Understanding Pain

By Ned Dowling 

Pain is a defense mechanism to keep us from doing things that would cause harm to the body. Self-preservation is a primary part of survival, and survival is high on the list of a human’s objectives. To this end, our bodies are built with a multitude of monitoring, regulatory, and defensive systems to maintain homeostasis and survival. 

The Pain Cave is a place endurance athletes frequently go (and oddly enjoy going). The body’s response to near maximum heart rate efforts is not pleasant. It’s not meant to be pleasant because there’s a point where that level of intensity is perceived as a threat. The body doesn’t like threats so the nervous system responds with unpleasantries. If we slow down enough, the unpleasantries go away and we’re pretty much back to normal.

Musculoskeletal pain is a different kind of threat and not necessarily “back to normal” as soon as we stop. But it is still a nervous system response to a perceived threat. The origin of all musculoskeletal pain is an imbalance between loads being placed on the body and the body’s ability to tolerate those loads. Sometimes that load happens in large quantities very quickly like an ACL tear, a fracture, or a sprained ankle. With endurance athletes, the imbalance tends to arise more slowly with small amounts of overloading accumulating over time. Eventually, it becomes more than the body can handle, or thinks it can handle, and the nervous system triggers a pain response.

The magnitude of pain is not always consistent with the degree of injury. A papercut hurts like hell, but it’s not going to kill you. Interestingly, the pain also tends to go away before the skin is fully healed. In this case, the nervous system is still sending the “danger” signal to the brain, but the brain no longer perceives the papercut as a threat (“oh it’s just a stupid papercut, we’ve had those before and it’ll be fine–nothing to worry about”) so the pain goes away. Until we squirt some lemon juice in there and the threat level escalates, then the pain returns.

In seeking to describe musculoskeletal pain–that is pain originating in muscles, connective tissue, bones, or joints–we have historically relied on biological models. A visit to an orthopaedic physician is very likely to include imaging and diagnostics aimed at finding an anatomical structure to blame for the pain you’re experiencing. This is not useless information. It very much serves a role in guiding medical intervention, especially when it comes to more invasive procedures like steroid injections or surgeries. It also puts a name to the pain and gives us something to blame. However, identifying the offending structure, or even qualifying it with a grade (“severe,” “Grade IV,” etc.) does not tell us exactly how to make it better, how long it will take, or a clear picture of what the individual is experiencing. 

Imaging is not always accurate. It is very precise–MRIs are incredibly good at finding things. So good, in fact, that they will often find things that don’t matter. There have been numerous research studies that collected asymptomatic people and performed MRIs only to find that a large percent of those people with no musculoskeletal pain had adverse findings (the likelihood of a positive finding is roughly the same as your decade of life–50% of 50-somethings will have an adverse finding even when they don’t have any pain). Again, the imaging isn’t useless; it just doesn't tell the whole story. It needs to be taken in the context of the symptoms and clinical presentation. 

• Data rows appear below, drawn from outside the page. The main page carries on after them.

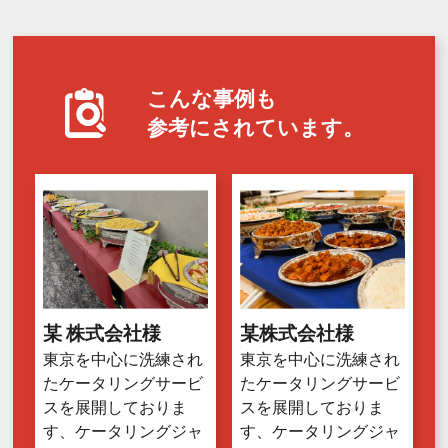
こんな事例も
参考にされています。
某 株式会社様
某株式会社様
東京を中心に洗練され
東京を中心に洗練され
たケータリングサービ
たケータリングサービ
スを展開しておりま
スを展開しておりま
す、ケータリングジャ
す、ケータリングジャ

Because of the way that we experience pain, because it is a product of our brain’s interpretation of a nerve signal, we can have minor injuries that are quite painful, we can have pain that doesn’t appear to have a clear anatomical culprit, and we can have pain that lingers long after the injury has healed. Researchers and clinicians are discovering that the individual’s perception of pain may have as much influence on their symptoms as the injury itself. This is especially true in athletes whose identity, self-efficacy, social network, and potentially livelihood depends on their ability to train and compete. When pain is the prohibitive factor and influences so many aspects of mental health, it tends to gain a greater piece of headspace than it deserves. 

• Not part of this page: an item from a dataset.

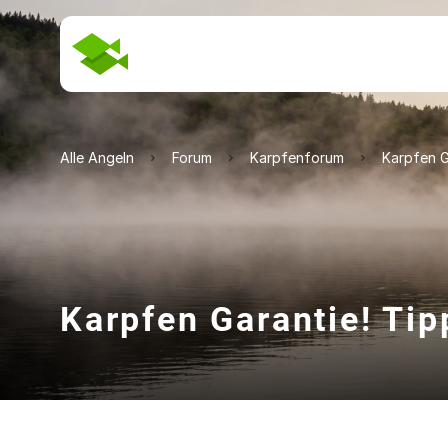
Alle Angeln
Forum
Karpfenforum
Karpfen G
Karpfen Garantie! Tip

Ultimately, we need to balance the relationship between load and tolerance. On the load side, this means modifying the training plan (at least in the short term) and potentially addressing inefficiencies for the long term (decreased efficiency = increased load). On the tolerance side, this means calming it down and then building it up. This applies to both the physical aspects and the mental/psycho/emotional aspects of the symptoms. Sometimes this process is relatively quick and easy, but sometimes it is long, drawn-out, and frustrating. But our bodies really are quite good at healing and adapting as long as they are given the right conditions, time, and opportunity. Surround yourself with a good team of both medical providers and emotional/social support providers. Trust the process and trust your body.